China’s New Negative List Targets Unified Market Access
China’s new negative list is the first unified table of prohibitions and licensing requirements that will apply to both domestic and foreign companies across the country.
The Negative List for Market Access (2018 Version) (“2018 MA Negative List”) – released by the National Development and Reform Commission (“NDRC”) on December 25, 2018 – still categorizes industries as either ‘prohibited’ or ‘restricted.’
The Negative List for Market Access was first piloted in 2016 across several cities, including Shanghai, Tianjin, Fujian and Guangdong, before being expanded to 11 more provincial regions in 2017.
China’s new negative list to unify market access
For companies looking to enter a ‘restricted’ market, the negative list stipulates the relevant procedures, standards, and approvals that need to be attained before access to that market is granted.
Sectors that are omitted from the list are considered ‘permitted’ industries, meaning that they do not have special requirements for investment.
Optimistic observers say that new provisions in the 2018 MA Negative List will unify the market access system, make it more streamlined and rule-based.
However, many foreign investors have taken a dimmer view of the new list. They contend that the impact of new provisions in the list will be dampened by the on-the-ground reality of industry-specific laws, regulations, and administrative approvals that continue to apply despite the negative list.

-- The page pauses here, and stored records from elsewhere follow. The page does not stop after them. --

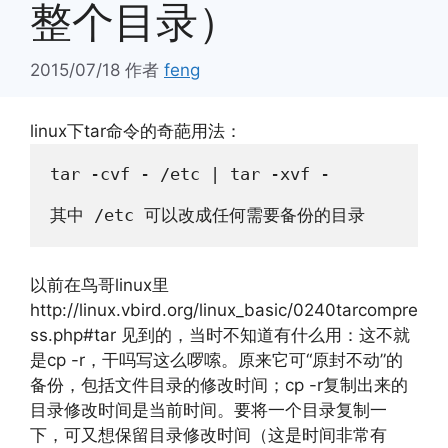
整个目录）
2015/07/18
作者
feng
linux下tar命令的奇葩用法：
tar -cvf - /etc | tar -xvf -

其中 /etc 可以改成任何需要备份的目录
以前在鸟哥linux里
http://linux.vbird.org/linux_basic/0240tarcompre
ss.php#tar 见到的，当时不知道有什么用：这不就
是cp -r，干吗写这么啰嗦。原来它可“原封不动”的
备份，包括文件目录的修改时间；cp -r复制出来的
目录修改时间是当前时间。要将一个目录复制一
下，可又想保留目录修改时间（这是时间非常有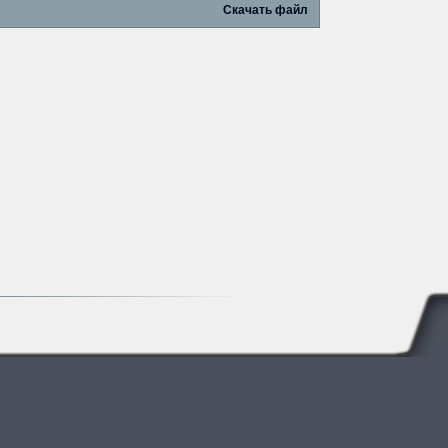
Скачать файл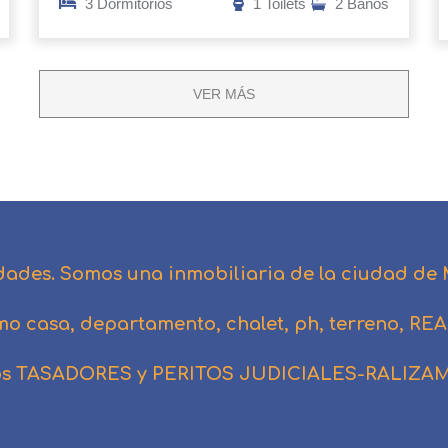
3 Dormitorios
1 Toilets
2 Baños
VER MÁS
dades. Somos una inmobiliaria de la ciudad de
mo casa, departamento, chalet, ph, terreno,
s TASADORES y PERITOS JUDICIALES-RALIZA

The 2018 MA Negative List, at the very least, indicates that reformers understand that foreign companies want market entry rules that are standardized, and fair. It can also be understood as a part of a larger campaign by the Chinese government to improve the ease of doing business in the country.
How to use the new Negative List
The 2018 MA Negative List must be read in conjunction with the Special Administrative Measures on Access to Foreign Investment 2018 (“the 2018 FI Negative List”) released by the Commerce Ministry earlier this year.
Foreign businesses looking to enter the Chinese market must first examine the 2018 FI Negative List to check whether investment by a foreign entity is permitted and under what ownership structure, before checking the 2018 MA Negative List to see if any further licensing or certification requirements apply.
The two negative lists differ in that the 2018 FI Negative List stipulates executive or equity requirements to be applied only to foreign companies, whereas the 2018 MA Negative List stipulates market conditions and formalities necessary for market access for all businesses alike, including state-owned firms, private companies, joint-ownership firms, and foreign firms.
What are the changes introduced in the 2018 Negative List?
The Negative List released in December 2018 has many changes from the pilot. It marks the first time the licensing and procedural requirements have applied to both foreign and domestic businesses all across China and streamlines the requirements by removing 177 items and 288 specific management measures from the 2016 pilot version.
Still, the 2018 MA Negative List stipulates 151 business activities for tight regulation by the government—four industries are prohibited altogether, and 147 are restricted through licensing-requirements.
The four prohibited industries are: one, where Chinese law prohibit participation; two, projects explicitly banned under the Catalogue for Guiding Industry Restructuring; three, illegal financial activities; and four, internet-related business activities.
The restricted industries are more numerous, and categorized in 18 different sectors, including agriculture, utilities, construction, whole and retail trade, transportation, warehousing and postal services, financial, accommodation, information technology and software, scientific research, environmental, education, health and social work, sport, culture and entertainment industries.
Industries omitted from the list are open to all businesses for investment without the need for additional approval. The full list can be found here (in Chinese).
One of the most significant changes in the 2018 MA Negative List is the relaxed restrictions on resource-related industries, such as coal and nonferrous metals, which have the twofold effect of boosting the domestic economy while addressing criticism from foreign governments.
The list also includes some business activities that many analysts claim are in direct response to scandals that occurred in the past year.
For example, ride hailing operations are under the ‘restricted’ category. Many claim that this is an official response to the 2018 Didi scandals, while illegal financial activities and internet-related business activities are likely designed to target the problems in peer-to-peer lending platforms that emerged earlier in 2018.
Impact on the market
Beyond the usual relaxation or removal of investment barriers, the latest round of changes illustrates Beijing’s interest in treating market access for domestic and foreign firms within China in a more equitable way in the future.
While many critics will continue to cite concerns over additional licensing or approval requirements that are required for some “liberalized” sectors, negative lists have incrementally liberalized a number of industries across China for many years.
In this way, a unified negative list for domestic and foreign companies counts as progress, while many investors are likely to benefit from greater attention by local authorities to a rules-based market access system. Investors should continue to expect slow and incremental market liberalization in the country.